-Nadies pariese contenta de obsequiass, altezza, -dijo Igor en su mejor transilvano.
El conde se levantó y un criado turco, empalado en una sombrilla de playa, acercó el presente a su amo, que cortó las cuerdas del paquete con una sola uña afilada como un puñal.
En silencio, leyó el prospecto que sacó de la pequeña cajita: “Hemostop, el remedio contra cualquier derramamiento de sangre. Composición: Taponato atóxico de algodonia. Consérvese en frío. Dosificación: Tres veces a la noche, en mordiscos.”
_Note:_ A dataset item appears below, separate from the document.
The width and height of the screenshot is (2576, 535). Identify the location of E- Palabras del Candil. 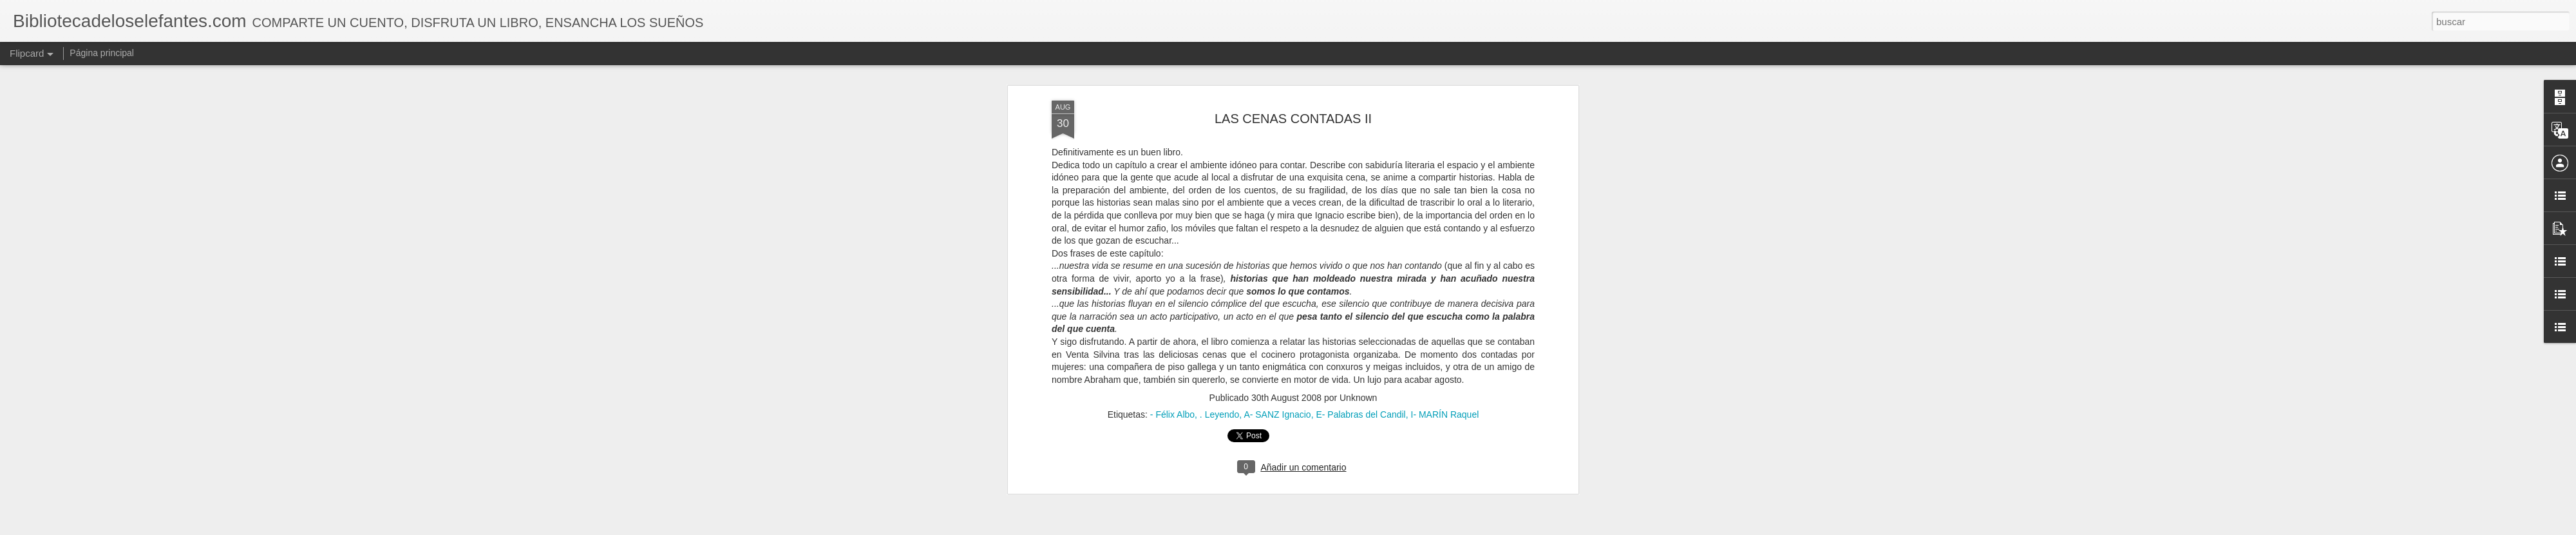
(1360, 81).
La primera risita, cuyo eco rebotó por las enormes bóvedas del castillo, la soltó el Hombre Invisible. A él también le dolió un espejo como regalo. Se unió el Hombre Lobo, en una franca y abierta carcajada, hasta el punto de dejar caer varias de las tabletas de turrón que recibió. La Momia se levantó y lanzó al aire cientos de rollos de papel higiénico, que se abrieron como serpentinas, tras lo cual Frankenstein desenvolvió varias docenas de las cremalleras que encontró en su caja y las aplicó con maña a las costuras abiertas más llamativas de las que había provocado su estruendosa risa.
En copas de oro, poco valoradas por su originalidad, brindaron algo más contentos los cinco amigos de toda la vida y más de una muerte.